Friday, February 02, 2007

Taking A Bow

Spotted at the Ottawa Sports Awards dinner on Thursday night — ice dancers Allie Hann-McCurdy and Michael Coreno.
The reason? Hann-McCurdy, who spent five years training at the Gloucester Skating Club and still represents them, was on hand to receive the sport award for figure skating for 2006. The 19-year-old from Orleans earned the honour — which included a medal and certificate — in great part because of their efforts at last year’s Canadian championships in Ottawa (Coreno made the long drive from his home town of Delhi, Ont., to share the happy moment with his partner).
In only their second year together, Hann-McCurdy and Coreno won the junior ice dance crown (they’d been silver medallists the year before in London, Ont., the same season they reached the Junior Grand Prix final).
The awards circuit isn’t done yet for the promising duo, which finished eighth in their senior debut at the just-completed 2007 nationals in Halifax. On Feb.12, both will receive the B.C. Premier’s Athletic Award for their accomplishments during the 2005-06 season. Then they’ll be special guests at the Vancouver Board of Trade’s Countdown to 2010 luncheon.

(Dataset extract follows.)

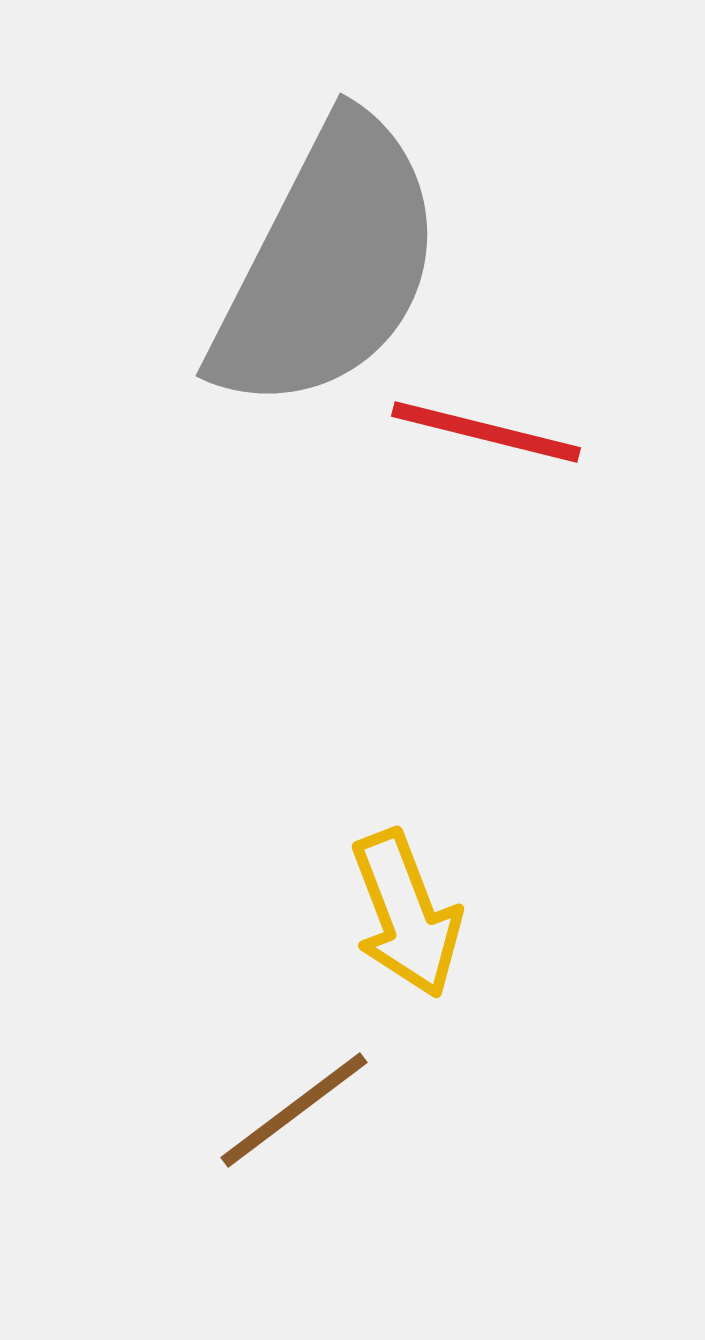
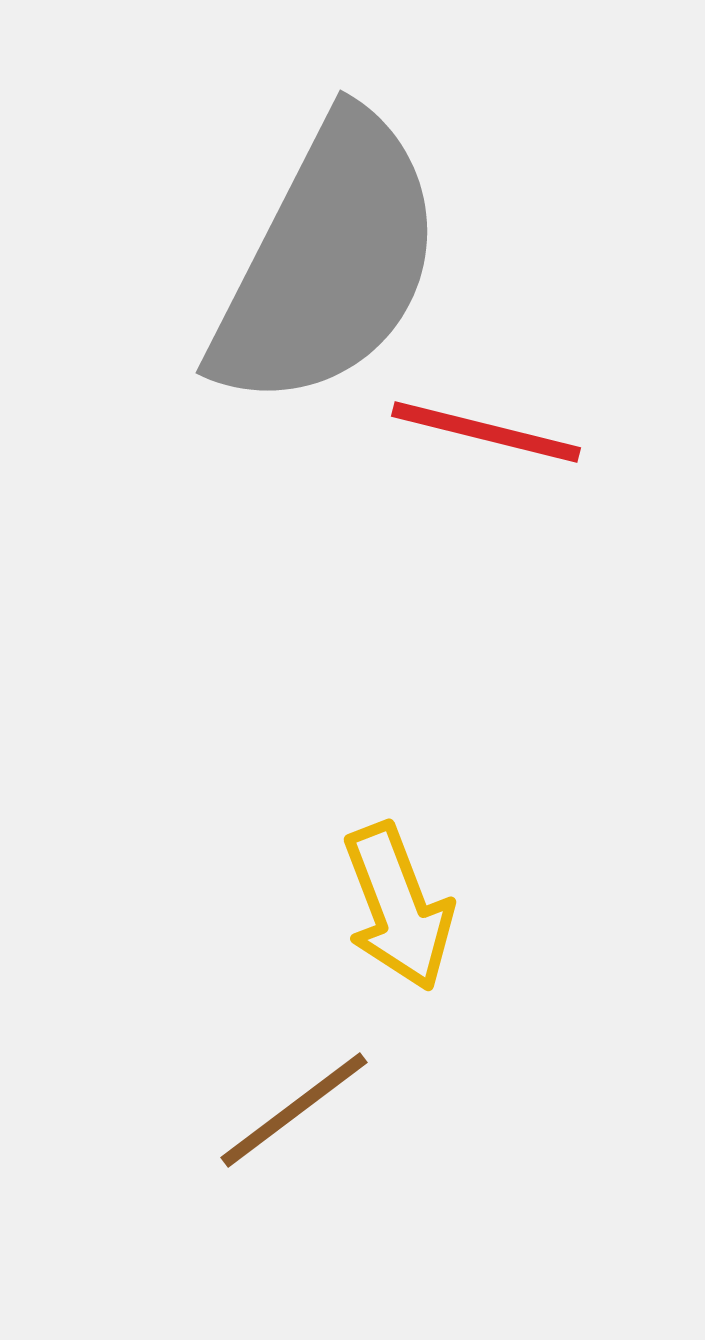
gray semicircle: moved 3 px up
yellow arrow: moved 8 px left, 7 px up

Both skaters returned to their home towns — Hann-McCurdy to Ottawa, Coreno to Delhi — for some down time after the Halifax nationals. They tell me they’re headed back to Vancouver next week to begin planning for next season (they train at the B.C. Centre of Excellence in Burnaby under the tutelage of former world champ Victor Kraatz and his wife, Maikki Uotila Kraatz), when their goal will be a top-five finish (and national team berth) at the 2008 Canadians. No road trip necessary for them: It’s right in Vancouver at Pacific National Exhibition, which will be the venue for the Olympic figure skating competition in 2010.
A stage, Hann-McCurdy and Coreno will tell you, they’d dearly love to dance upon in three years time.